In this diffusion MRI study, we investigated the impact of high angular resolution (high-Q) and high spatial resolution (high-K) on complex fiber structures. It was found that while high-Q was able to resolve crossing fibers within a given region, high-K provided additional spatial details of these crossing fibers in the same location. In addition, diffusion data from high-K improved characterization of high-curvature fibers, which cannot be adequately resolved with high-Q. It is thus concluded that high-K is preferred when both crossing and high-curvature fibers need to be resolved, as in human connectome analysis.

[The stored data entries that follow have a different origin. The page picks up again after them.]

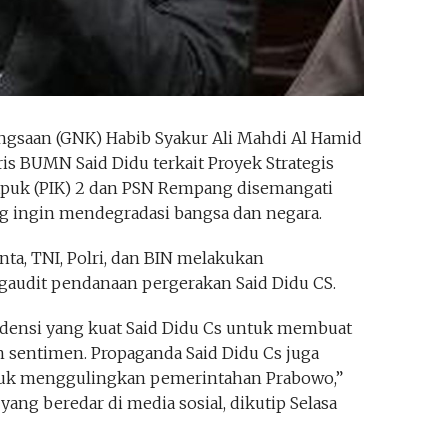
ngsaan (GNK) Habib Syakur Ali Mahdi Al Hamid
ris BUMN Said Didu terkait Proyek Strategis
Kapuk (PIK) 2 dan PSN Rempang disemangati
ng ingin mendegradasi bangsa dan negara.
nta, TNI, Polri, dan BIN melakukan
audit pendanaan pergerakan Said Didu CS.
densi yang kuat Said Didu Cs untuk membuat
 sentimen. Propaganda Said Didu Cs juga
ntuk menggulingkan pemerintahan Prabowo,”
yang beredar di media sosial, dikutip Selasa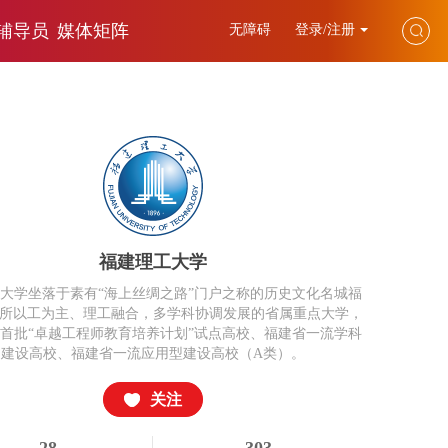
辅导员
媒体矩阵
无障碍
登录/注册
福建理工大学
大学坐落于素有“海上丝绸之路”门户之称的历史文化名城福
所以工为主、理工融合，多学科协调发展的省属重点大学，
首批“卓越工程师教育培养计划”试点高校、福建省一流学科
建设高校、福建省一流应用型建设高校（A类）。
关注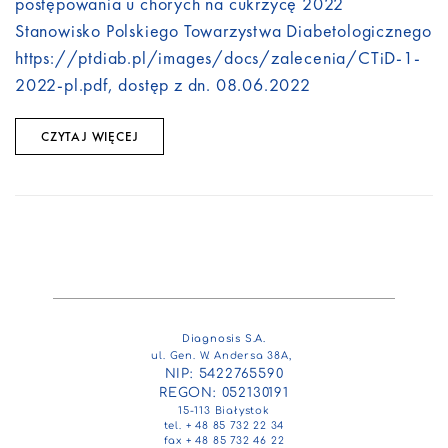
postępowania u chorych na cukrzycę 2022
Stanowisko Polskiego Towarzystwa Diabetologicznego
https://ptdiab.pl/images/docs/zalecenia/CTiD-1-
2022-pl.pdf
, dostęp z dn. 08.06.2022
CZYTAJ WIĘCEJ
Diagnosis S.A.
ul. Gen. W. Andersa 38A,
NIP: 5422765590
REGON: 052130191
15-113 Białystok
tel. + 48 85 732 22 34
fax + 48 85 732 46 22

Fig. 1 presents fiber-crossing behavior at the intersection of the corpus callosum (CC), cortico-spinal tract (CST) and superior longitudinal fasciculus (SLF) fiber bundles, shown in red, blue and green respectively. As high-Q dMRI is designed to better delineate crossing-fibers at low spatial resolutions, the CC, CST and SLF fiber bundles in Fig. 1a are shown to pass through one another with clear fiber crossing behavior in the 2.0mm voxels. This behavior is further reflected in the fiber orientation distribution (FOD) map in Fig. 1b, where voxels in a coronal plane of the intersecting region show an equivalent FOD for all three fiber bundles within a single voxel. Rather than modeling crossing-fiber behavior with high-Q, high-K dMRI is designed to physically observe fiber behavior at a finer granularity. When acquired with 0.85mm isotropic voxels (which exhibit a thirteen-fold decrease in voxel volume from 2.0mm voxels), the intersection of the CC, CST and SLF in Fig. 1c does not show the fiber bundles passing through one another, but rather bundles that pass alongside one another before branching to form connections with nearby gyri. This behavior is reflected in Fig. 1d, where the FOD within 0.85mm voxels is predominantly unidirectional at the intersection of the CC, CST and SLF.

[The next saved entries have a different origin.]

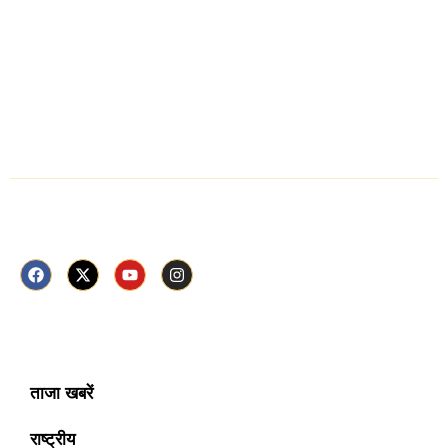
चित्तौड़गढ़
मध्य प्रदेश
राजस्थान
Follow Us Now
ताजा खबरें
राष्ट्रीय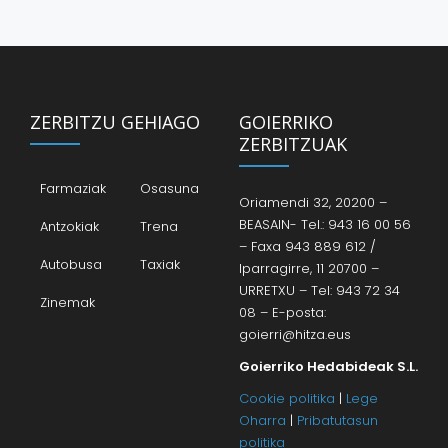
ZERBITZU GEHIAGO
GOIERRIKO
ZERBITZUAK
Farmaziak
Osasuna
Oriamendi 32, 20200 –
BEASAIN- Tel.: 943 16 00 56
Antzokiak
Trena
– Faxa 943 889 612 /
Autobusa
Taxiak
Iparragirre, 11 20700 –
URRETXU – Tel: 943 72 34
Zinemak
08 – E-posta:
goierri@hitza.eus
Goierriko Hedabideak S.L.
Cookie politika
|
Lege
Oharra
|
Pribatutasun
politika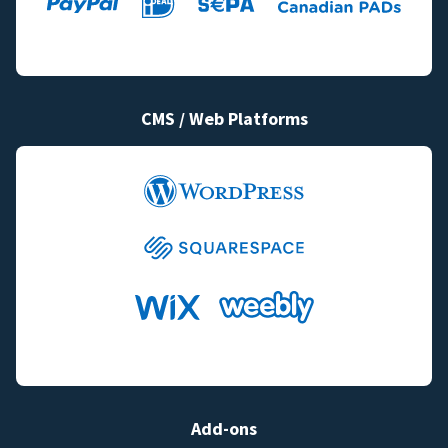
CMS / Web Platforms
Add-ons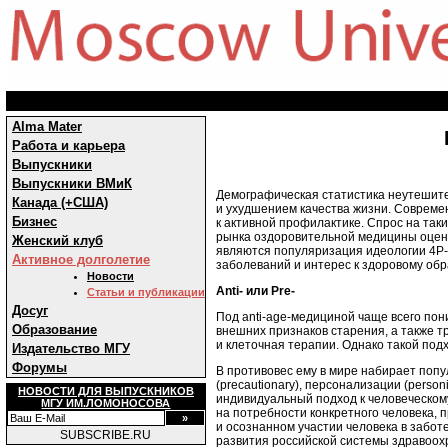
Alma Mater
Работа и карьера
Выпускники
Выпускники ВМиК
Демографическая статистика неутешите
Канада (+США)
и ухудшением качества жизни. Совреме
Бизнес
к активной профилактике. Спрос на так
рынка оздоровительной медицины оцени
Женский клуб
являются популяризация идеологии 4P
Активное долголетие
заболеваний и интерес к здоровому обр
Новости
Anti- или Pre-
Статьи и публикации
Досуг
Под anti-age-медициной чаще всего по
Образование
внешних признаков старения, а также тр
и клеточная терапии. Однако такой по
Издательство МГУ
Форумы
В противовес ему в мире набирает попул
(precautionary), персонализации (personif
НОВОСТИ ДЛЯ ВЫПУСКНИКОВ
индивидуальный подход к человеческом
МГУ ИМ.ЛОМОНОСОВА
на потребности конкретного человека, 
и осознанном участии человека в забо
SUBSCRIBE.RU
развития российской системы здравоох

As communication between the sensory and motor cortices is performed through high-curvature fibers that pass through the central sulcus, the behavior of fibers in this region is presented in Fig. 2, where fibers connecting the pre- and post-central gyri are shown. When derived from high-Q data with 2.0mm voxels in Fig. 2a, few short straight fibers form a connection between the adjacent gyri. For high-K data with 0.85mm voxels in Fig. 2b, however, a significant amount of high-curvature fibers are resolved, effectively linking the sensory and motor cortices. In a structural connectome map, fibers derived from 2.0mm data would thus describe a weak connection between these two cortices, irrespective of angular resolution, while a strong connection would result at 0.85mm, even with low angular resolution.